Imagine buying a currency as a share in any country, for example shares of a company. The price of the currency is often a direct reflection of the market’s review on the current and future health of its economy.
In Forex trading, when you buy, say, the Japanese Yen, you buy a “share” of the Japanese economy. You are betting that the Japanese economy is doing well and will do even better in the future. Once these shares are resold in the market, you will leave, it is desirable, with a profit.
In general, the exchange rate of one currency against another reflects the economic condition of the country in question, compared to all other economies of other countries
At the end of your training at this Pipsology school, you will only want to start working on currencies.
Major currencies (“Majors”)
|EUR||Member of the Euro zone||Euro||Fiber|
Currency symbols always consist of three letters, the first two identifying the name of the country and the third the name of the currency of that country.
Take NZD for example. NZ stands for New Zealand, while D stands for dollar. Not too hard, is it?

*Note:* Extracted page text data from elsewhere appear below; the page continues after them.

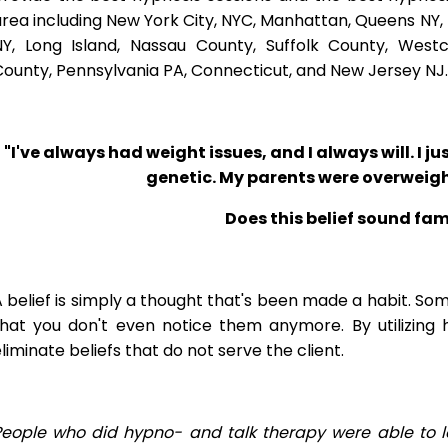
rea including New York City, NYC, Manhattan, Queens NY, 
NY, Long Island, Nassau County, Suffolk County, West
ounty, Pennsylvania PA, Connecticut, and New Jersey NJ.
"I've always had weight issues, and I always will. I jus
genetic. My parents were overweigh
Does this belief sound fam
 belief is simply a thought that's been made a habit. So
that you don't even notice them anymore. By utilizing 
liminate beliefs that do not serve the client.
People who did hypno- and talk therapy were able to l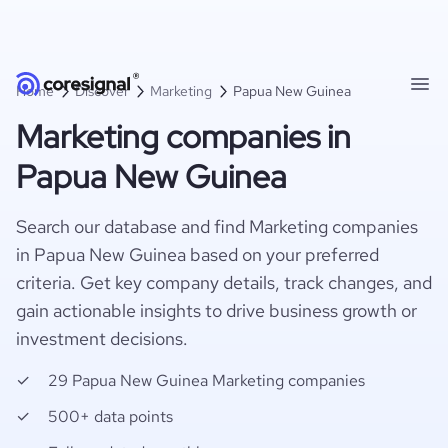
Home
Discover
Marketing
Papua New Guinea
Marketing companies in
Papua New Guinea
Search our database and find Marketing companies
in Papua New Guinea based on your preferred
criteria. Get key company details, track changes, and
gain actionable insights to drive business growth or
investment decisions.
29 Papua New Guinea Marketing companies
500+ data points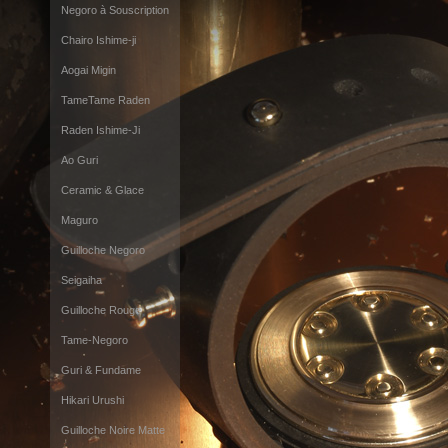
Negoro à Souscription
Chairo Ishime-ji
Aogai Migin
TameTame Raden
Raden Ishime-Ji
Ao Guri
Ceramic & Glace
Maguro
Guilloche Negoro
Seigaiha
Guilloche Rouge
Tame-Negoro
Guri & Fundame
Hikari Urushi
Guilloche Noire Matte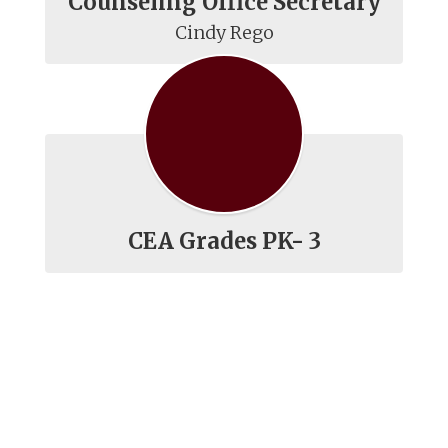
Counseling Office Secretary
Cindy Rego
CEA Grades PK- 3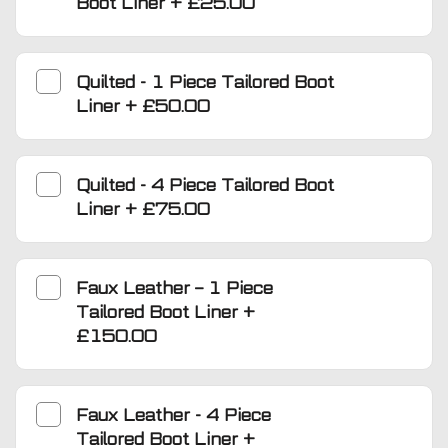
Boot Liner
+
£25.00
Quilted - 1 Piece Tailored Boot
Liner
+
£50.00
Quilted - 4 Piece Tailored Boot
Liner
+
£75.00
Faux Leather – 1 Piece
Tailored Boot Liner
+
£150.00
Faux Leather - 4 Piece
Tailored Boot Liner
+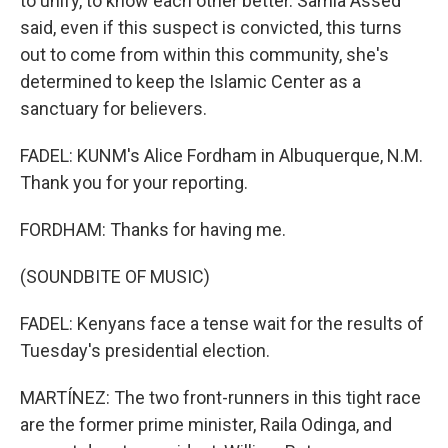
to unify, to know each other better. Samia Assed
said, even if this suspect is convicted, this turns
out to come from within this community, she's
determined to keep the Islamic Center as a
sanctuary for believers.
FADEL: KUNM's Alice Fordham in Albuquerque, N.M.
Thank you for your reporting.
FORDHAM: Thanks for having me.
(SOUNDBITE OF MUSIC)
FADEL: Kenyans face a tense wait for the results of
Tuesday's presidential election.
MARTÍNEZ: The two front-runners in this tight race
are the former prime minister, Raila Odinga, and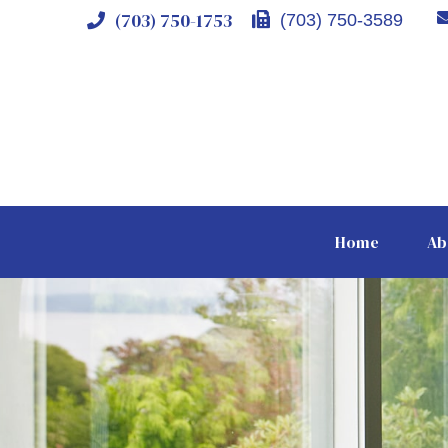
(703) 750-1753
(703) 750-3589
Home
Ab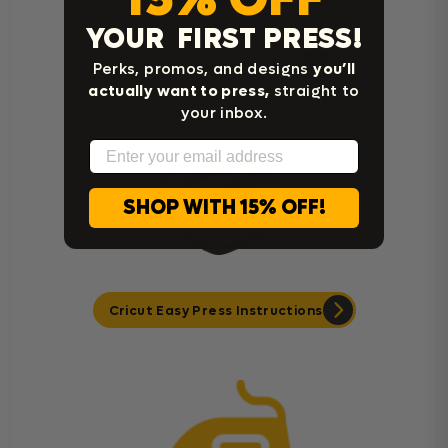
YOUR FIRST PRESS!
Heat Press Instructions
Perks, promos, and designs
you’ll
actually want to press,
straight to
your inbox.
Email
SHOP WITH 15% OFF!
Cricut Easy Press Instructions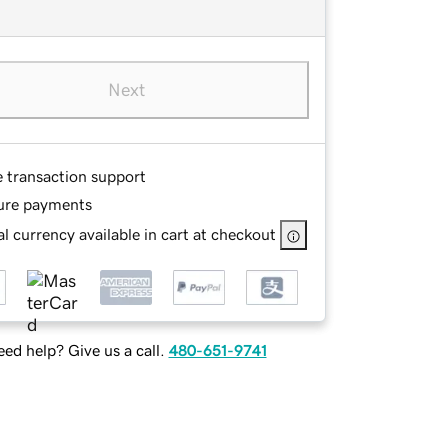
Next
e transaction support
ure payments
l currency available in cart at checkout
ed help? Give us a call.
480-651-9741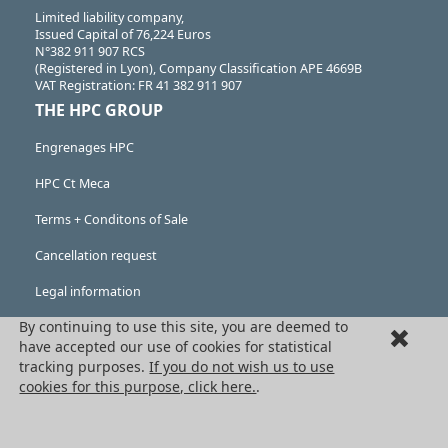
Limited liability company,
Issued Capital of 76,224 Euros
N°382 911 907 RCS
(Registered in Lyon), Company Classification APE 4669B
VAT Registration: FR 41 382 911 907
THE HPC GROUP
Engrenages HPC
HPC Ct Meca
Terms + Conditons of Sale
Cancellation request
Legal information
By continuing to use this site, you are deemed to
Cookies
have accepted our use of cookies for statistical
PRODUCTS
tracking purposes.
If you do not wish us to use
cookies for this purpose, click here.
.
Mechanical drive components
Power transmission components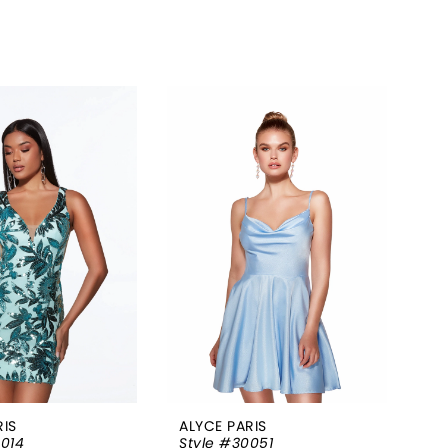
RIS
ALYCE PARIS
0014
Style #30051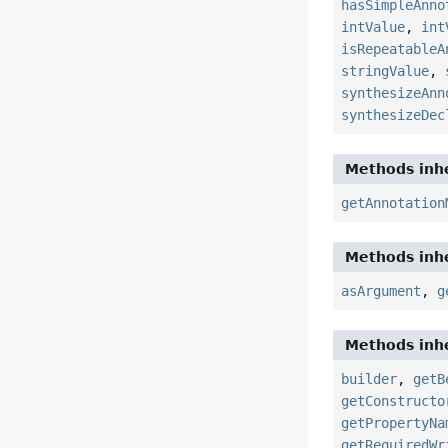
hasSimpleAnno
intValue
,
int
isRepeatableA
stringValue
,
synthesizeAnn
synthesizeDec
Methods inhe
getAnnotation
Methods inhe
asArgument
,
g
Methods inhe
builder
,
getB
getConstructo
getPropertyNa
getRequiredWr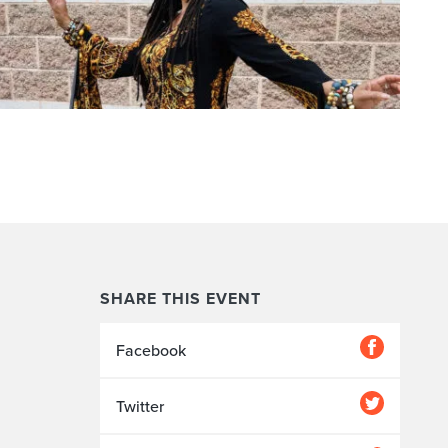
SHARE THIS EVENT
Facebook
Twitter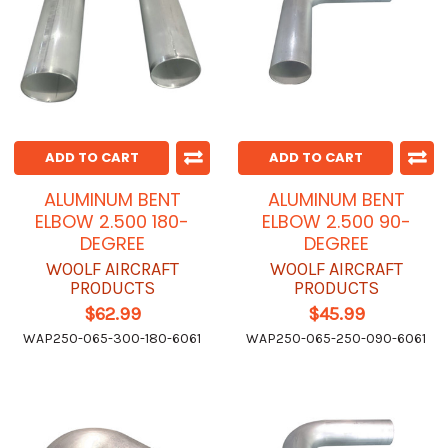
ADD TO CART
ADD TO CART
ALUMINUM BENT
ALUMINUM BENT
ELBOW 2.500 180-
ELBOW 2.500 90-
DEGREE
DEGREE
WOOLF AIRCRAFT
WOOLF AIRCRAFT
PRODUCTS
PRODUCTS
$62.99
$45.99
WAP250-065-300-180-6061
WAP250-065-250-090-6061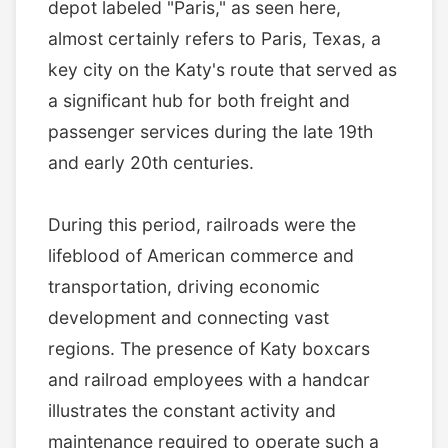
depot labeled "Paris," as seen here,
almost certainly refers to Paris, Texas, a
key city on the Katy's route that served as
a significant hub for both freight and
passenger services during the late 19th
and early 20th centuries.
During this period, railroads were the
lifeblood of American commerce and
transportation, driving economic
development and connecting vast
regions. The presence of Katy boxcars
and railroad employees with a handcar
illustrates the constant activity and
maintenance required to operate such a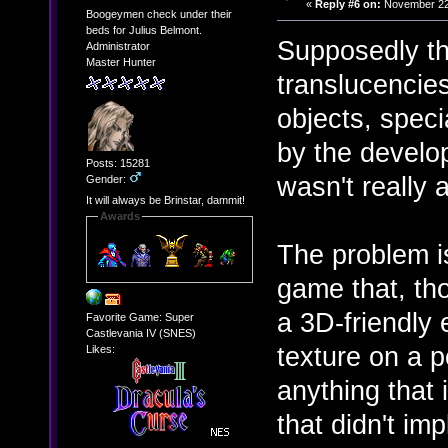
«
Reply #6 on:
November 22,
Boogeymen check under their
beds for Julius Belmont.
Supposedly th
Administrator
Master Hunter
translucencies
objects, spec
by the develop
Posts: 15281
wasn't really 
Gender:
It will always be Brinstar, dammit!
Awards
The problem is
game that, tho
a 3D-friendly 
Favorite Game: Super
Castlevania IV (SNES)
texture on a p
Likes:
anything that 
that didn't im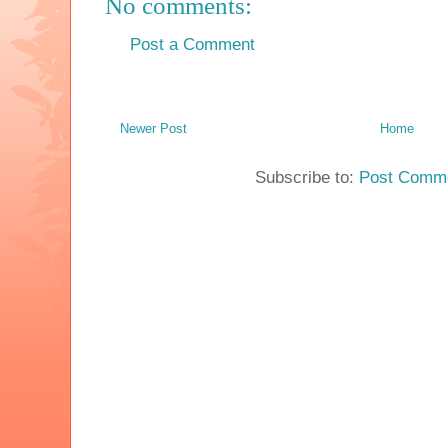
No comments:
Post a Comment
Newer Post
Home
Subscribe to:
Post Comme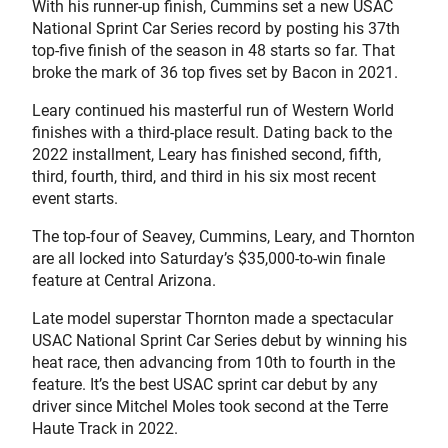
With his runner-up finish, Cummins set a new USAC
National Sprint Car Series record by posting his 37th
top-five finish of the season in 48 starts so far. That
broke the mark of 36 top fives set by Bacon in 2021.
Leary continued his masterful run of Western World
finishes with a third-place result. Dating back to the
2022 installment, Leary has finished second, fifth,
third, fourth, third, and third in his six most recent
event starts.
The top-four of Seavey, Cummins, Leary, and Thornton
are all locked into Saturday’s $35,000-to-win finale
feature at Central Arizona.
Late model superstar Thornton made a spectacular
USAC National Sprint Car Series debut by winning his
heat race, then advancing from 10th to fourth in the
feature. It’s the best USAC sprint car debut by any
driver since Mitchel Moles took second at the Terre
Haute Track in 2022.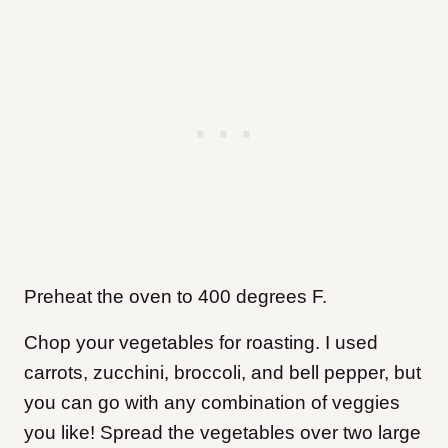
Preheat the oven to 400 degrees F.
Chop your vegetables for roasting. I used
carrots, zucchini, broccoli, and bell pepper, but
you can go with any combination of veggies
you like! Spread the vegetables over two large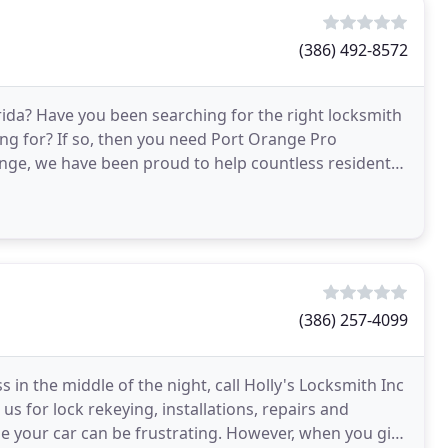
(386) 492-8572
rida? Have you been searching for the right locksmith
king for? If so, then you need Port Orange Pro
nge, we have been proud to help countless residents,
(386) 257-4099
 in the middle of the night, call Holly's Locksmith Inc
s for lock rekeying, installations, repairs and
de your car can be frustrating. However, when you give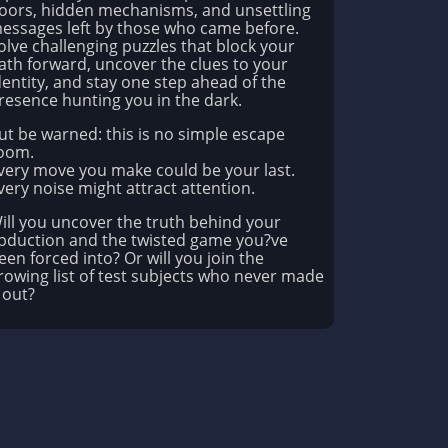
oors, hidden mechanisms, and unsettling
essages left by those who came before.
olve challenging puzzles that block your
ath forward, uncover the clues to your
dentity, and stay one step ahead of the
resence hunting you in the dark.
ut be warned: this is no simple escape
oom.
very move you make could be your last.
very noise might attract attention.
ill you uncover the truth behind your
bduction and the twisted game you?ve
een forced into? Or will you join the
rowing list of test subjects who never made
t out?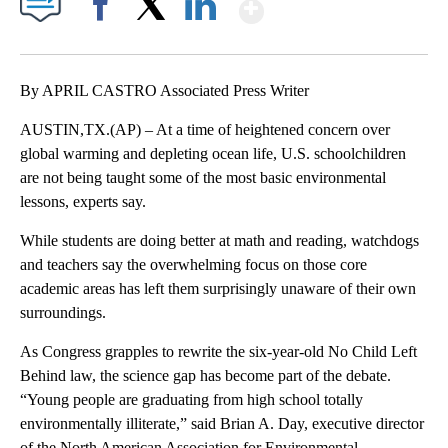
Show More
Facebook
X
LinkedIn
By APRIL CASTRO Associated Press Writer
AUSTIN,TX.(AP) – At a time of heightened concern over
global warming and depleting ocean life, U.S. schoolchildren
are not being taught some of the most basic environmental
lessons, experts say.
While students are doing better at math and reading, watchdogs
and teachers say the overwhelming focus on those core
academic areas has left them surprisingly unaware of their own
surroundings.
As Congress grapples to rewrite the six-year-old No Child Left
Behind law, the science gap has become part of the debate.
“Young people are graduating from high school totally
environmentally illiterate,” said Brian A. Day, executive director
of the North American Association for Environmental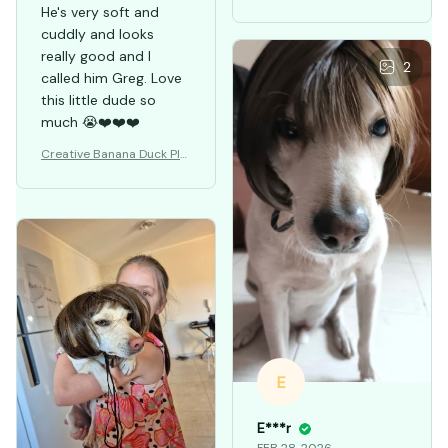
He's very soft and
cuddly and looks
really good and I
2
called him Greg. Love
this little dude so
much 😭❤️❤️❤️
Creative Banana Duck Plu
sh Toys Pillow
E
E***r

The currencies included in the above chart are called “majors” because they are the most traded in the world.
We remind you that “buck” is not the only nickname for the USD.
There are also: “greenbacks”, “bones”, “benjis”, “benjamins”, “cheddar”, “paper”, “magot”, “scrilla”, “cheese”, “bread”, “moolah”, “dead presidents” and cash money.
If you meant “I have to go to work now”.
Instead, you could say, “Yo, it has to move! We’re going to do “benjis”, man”!
Or if you meant “I have a lot of money, let’s go to the mall in the evening”.
Instead, why not say “Yo, I have scrilla to sell! Let’s go to the Auchan for a party tonight”!
Did you also know that in Peru, one of the nicknames of the U.S. dollar is the “Coco”, a diminutive for Jorge (George in Spanish), a reference to George Washington’s portrait on the USD 1 bill?